Bumped into a blog post from the folks at Smart Politics regarding the RealtyTrac foreclosure data released for November 2009. I was stunned by their quote that the foreclosure rate is up 56% in Minnesota in the last year. I heavily track foreclosure activity and haven’t seen nor felt that amount of increase. At first I thought it was a mistake on their part but then I started digging and came to a different conclusion completely.

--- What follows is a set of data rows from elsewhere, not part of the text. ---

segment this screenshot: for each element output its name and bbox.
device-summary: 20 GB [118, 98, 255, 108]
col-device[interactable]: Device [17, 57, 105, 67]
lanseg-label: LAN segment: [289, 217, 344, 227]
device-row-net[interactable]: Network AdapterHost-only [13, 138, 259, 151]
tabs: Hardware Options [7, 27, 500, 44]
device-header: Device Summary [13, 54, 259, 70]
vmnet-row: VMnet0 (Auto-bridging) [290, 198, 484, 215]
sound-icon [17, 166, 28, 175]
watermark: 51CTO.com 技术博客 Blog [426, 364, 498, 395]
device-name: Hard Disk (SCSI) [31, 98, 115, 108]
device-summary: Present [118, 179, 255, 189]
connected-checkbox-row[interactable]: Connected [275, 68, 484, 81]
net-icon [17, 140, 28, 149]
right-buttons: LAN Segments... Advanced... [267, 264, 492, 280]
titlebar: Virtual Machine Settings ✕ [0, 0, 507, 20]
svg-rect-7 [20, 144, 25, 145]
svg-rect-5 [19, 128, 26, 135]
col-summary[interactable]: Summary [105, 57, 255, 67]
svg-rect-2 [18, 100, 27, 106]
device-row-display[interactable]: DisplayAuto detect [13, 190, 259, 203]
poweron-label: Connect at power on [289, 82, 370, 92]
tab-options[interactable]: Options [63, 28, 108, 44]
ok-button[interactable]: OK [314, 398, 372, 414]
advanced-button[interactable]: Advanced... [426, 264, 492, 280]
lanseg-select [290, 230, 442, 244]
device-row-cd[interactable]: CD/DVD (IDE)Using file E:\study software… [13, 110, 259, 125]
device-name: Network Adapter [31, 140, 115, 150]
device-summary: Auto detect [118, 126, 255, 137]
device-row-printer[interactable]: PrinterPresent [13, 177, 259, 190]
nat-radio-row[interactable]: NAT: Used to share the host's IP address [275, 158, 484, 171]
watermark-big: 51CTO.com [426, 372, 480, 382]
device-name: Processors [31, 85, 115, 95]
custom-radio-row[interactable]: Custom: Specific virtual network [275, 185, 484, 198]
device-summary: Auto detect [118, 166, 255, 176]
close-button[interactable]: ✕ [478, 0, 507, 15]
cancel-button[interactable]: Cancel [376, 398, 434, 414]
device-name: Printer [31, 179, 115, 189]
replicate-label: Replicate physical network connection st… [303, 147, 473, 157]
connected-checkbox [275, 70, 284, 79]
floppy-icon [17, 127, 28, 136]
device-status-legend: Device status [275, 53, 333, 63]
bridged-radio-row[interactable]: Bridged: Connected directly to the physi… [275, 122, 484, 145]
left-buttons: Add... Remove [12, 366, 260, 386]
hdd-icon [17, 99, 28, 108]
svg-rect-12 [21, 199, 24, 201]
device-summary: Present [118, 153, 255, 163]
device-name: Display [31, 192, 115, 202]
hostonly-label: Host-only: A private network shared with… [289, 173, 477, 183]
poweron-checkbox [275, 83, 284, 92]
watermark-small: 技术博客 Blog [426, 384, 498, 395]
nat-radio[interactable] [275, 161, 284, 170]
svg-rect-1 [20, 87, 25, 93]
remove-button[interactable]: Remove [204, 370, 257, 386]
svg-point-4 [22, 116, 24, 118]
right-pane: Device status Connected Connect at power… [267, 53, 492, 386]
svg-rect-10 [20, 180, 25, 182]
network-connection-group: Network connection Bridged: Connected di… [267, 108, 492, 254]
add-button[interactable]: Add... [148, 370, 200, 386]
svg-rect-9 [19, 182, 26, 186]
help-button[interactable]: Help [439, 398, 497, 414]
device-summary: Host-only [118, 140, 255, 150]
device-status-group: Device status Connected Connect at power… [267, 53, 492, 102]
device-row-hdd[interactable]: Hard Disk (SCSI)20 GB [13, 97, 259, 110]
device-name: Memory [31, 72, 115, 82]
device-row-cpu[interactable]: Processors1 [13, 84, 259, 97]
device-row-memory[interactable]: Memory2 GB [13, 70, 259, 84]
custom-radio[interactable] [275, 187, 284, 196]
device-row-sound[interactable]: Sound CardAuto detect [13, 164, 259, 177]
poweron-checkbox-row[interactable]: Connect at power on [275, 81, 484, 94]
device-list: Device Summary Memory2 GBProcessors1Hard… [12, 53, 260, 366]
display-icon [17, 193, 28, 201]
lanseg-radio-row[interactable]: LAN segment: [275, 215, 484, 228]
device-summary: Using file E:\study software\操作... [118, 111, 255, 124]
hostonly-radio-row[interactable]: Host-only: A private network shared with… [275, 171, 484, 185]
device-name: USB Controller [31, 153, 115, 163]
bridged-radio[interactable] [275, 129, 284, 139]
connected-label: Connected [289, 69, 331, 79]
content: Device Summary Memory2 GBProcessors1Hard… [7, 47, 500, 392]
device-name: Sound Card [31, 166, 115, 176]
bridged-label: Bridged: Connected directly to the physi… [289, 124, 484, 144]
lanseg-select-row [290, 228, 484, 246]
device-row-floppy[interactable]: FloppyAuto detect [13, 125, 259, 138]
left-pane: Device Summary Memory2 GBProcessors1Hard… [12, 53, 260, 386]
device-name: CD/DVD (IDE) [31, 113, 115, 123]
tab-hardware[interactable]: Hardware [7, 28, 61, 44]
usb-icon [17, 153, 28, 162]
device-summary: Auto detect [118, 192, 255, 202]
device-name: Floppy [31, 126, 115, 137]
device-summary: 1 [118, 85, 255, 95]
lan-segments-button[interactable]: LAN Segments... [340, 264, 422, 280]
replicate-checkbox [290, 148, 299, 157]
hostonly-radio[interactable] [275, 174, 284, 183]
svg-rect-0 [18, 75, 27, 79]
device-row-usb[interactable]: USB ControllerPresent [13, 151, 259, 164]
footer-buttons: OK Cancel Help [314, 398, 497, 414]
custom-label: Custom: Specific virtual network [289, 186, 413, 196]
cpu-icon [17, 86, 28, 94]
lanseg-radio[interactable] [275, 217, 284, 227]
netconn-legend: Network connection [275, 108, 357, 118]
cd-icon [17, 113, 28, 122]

RealtyTrac uses a combination Notices of Default, Notice of Foreclosure (Sheriff) Sale, and REO (bank owned) inventory to create a total number of Foreclosure Filings. I went back and looked at the last 17 months of their data and saw a very dramatic change in their reporting for Notices of Foreclosure Sale data. Take a look for yourself in the chart below:
See the astonishing increase in notices from March 2009 and on? What happened in March that started a trend that has continued for the last 9 months? Honestly, I’m not quite sure. The numbers RealtyTrac is reporting are the notices of the future Sheriff Sale versus the actual sale itself. I and others in the business have noticed that some lenders are postponing sheriff sales multiple times, which can account for some of the increase but we’re talking about an increase of 100% – 500%… far too much to be dismissed so easily. For reference, take a look at HousingLink’s Q3 2009 Foreclosure Report and review the chart below of the number of sheriff sales:
In Q3 & Q4 2008, RealtyTrac counted sheriff sale notices that accounted for 40% of the sheriff sales that HousingLink reported. In Q3 2009, RealtyTrac counted 167% of the number of sheriff sales reported by HousingLink.
The Minnesota Home Ownership Center tracks a different number – the number of pre-foreclosure notices. These notices are sent out when foreclosure proceedings are starting and are often sent 2-5 months prior to the sheriff sale itself.
While there is no denying that foreclosure activity is high and that it is likely to remain high for some time to come, I find RealtyTrac’s data very suspect and consequently their analysis on foreclosure rates in Minnesota is suspect as well. Does anyone have an answer?